Saved entries >>
***
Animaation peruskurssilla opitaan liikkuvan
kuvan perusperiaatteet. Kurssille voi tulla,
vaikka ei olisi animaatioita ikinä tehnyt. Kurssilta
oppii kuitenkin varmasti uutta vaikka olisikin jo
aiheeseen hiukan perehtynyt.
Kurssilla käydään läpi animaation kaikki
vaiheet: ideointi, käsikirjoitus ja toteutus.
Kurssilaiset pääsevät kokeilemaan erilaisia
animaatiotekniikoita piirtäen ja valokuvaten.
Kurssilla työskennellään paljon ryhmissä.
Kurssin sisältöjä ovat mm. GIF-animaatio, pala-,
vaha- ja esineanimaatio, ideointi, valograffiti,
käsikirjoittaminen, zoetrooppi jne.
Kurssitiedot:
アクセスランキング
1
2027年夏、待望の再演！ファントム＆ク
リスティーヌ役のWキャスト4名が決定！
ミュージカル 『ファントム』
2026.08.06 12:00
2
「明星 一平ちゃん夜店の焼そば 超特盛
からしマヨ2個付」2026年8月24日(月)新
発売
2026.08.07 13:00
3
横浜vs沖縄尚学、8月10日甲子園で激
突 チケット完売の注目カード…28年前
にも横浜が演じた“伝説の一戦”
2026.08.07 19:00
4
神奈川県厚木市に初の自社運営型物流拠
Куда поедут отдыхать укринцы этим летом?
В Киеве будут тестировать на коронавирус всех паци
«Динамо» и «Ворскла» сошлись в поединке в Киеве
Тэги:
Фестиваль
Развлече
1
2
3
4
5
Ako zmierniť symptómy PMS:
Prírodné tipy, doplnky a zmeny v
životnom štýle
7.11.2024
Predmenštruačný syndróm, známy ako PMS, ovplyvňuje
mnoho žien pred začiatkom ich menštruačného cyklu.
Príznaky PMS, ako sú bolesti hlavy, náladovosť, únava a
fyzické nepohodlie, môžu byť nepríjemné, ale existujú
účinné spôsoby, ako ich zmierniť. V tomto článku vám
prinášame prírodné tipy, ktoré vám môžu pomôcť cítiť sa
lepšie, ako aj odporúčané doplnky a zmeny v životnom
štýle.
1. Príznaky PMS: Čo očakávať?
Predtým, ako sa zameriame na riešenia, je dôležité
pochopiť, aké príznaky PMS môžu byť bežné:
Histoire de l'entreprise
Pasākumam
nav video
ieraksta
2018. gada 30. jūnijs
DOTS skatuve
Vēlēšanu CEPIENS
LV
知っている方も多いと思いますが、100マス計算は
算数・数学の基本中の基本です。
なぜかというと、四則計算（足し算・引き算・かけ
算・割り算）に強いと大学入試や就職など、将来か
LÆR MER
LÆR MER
***
Exercise objective >>
Pick out all lines from the data above in which the word "ideointi" appears.

Result of the exercise >>
vaiheet: ideointi, käsikirjoitus ja toteutus.
vaha- ja esineanimaatio, ideointi, valograffiti,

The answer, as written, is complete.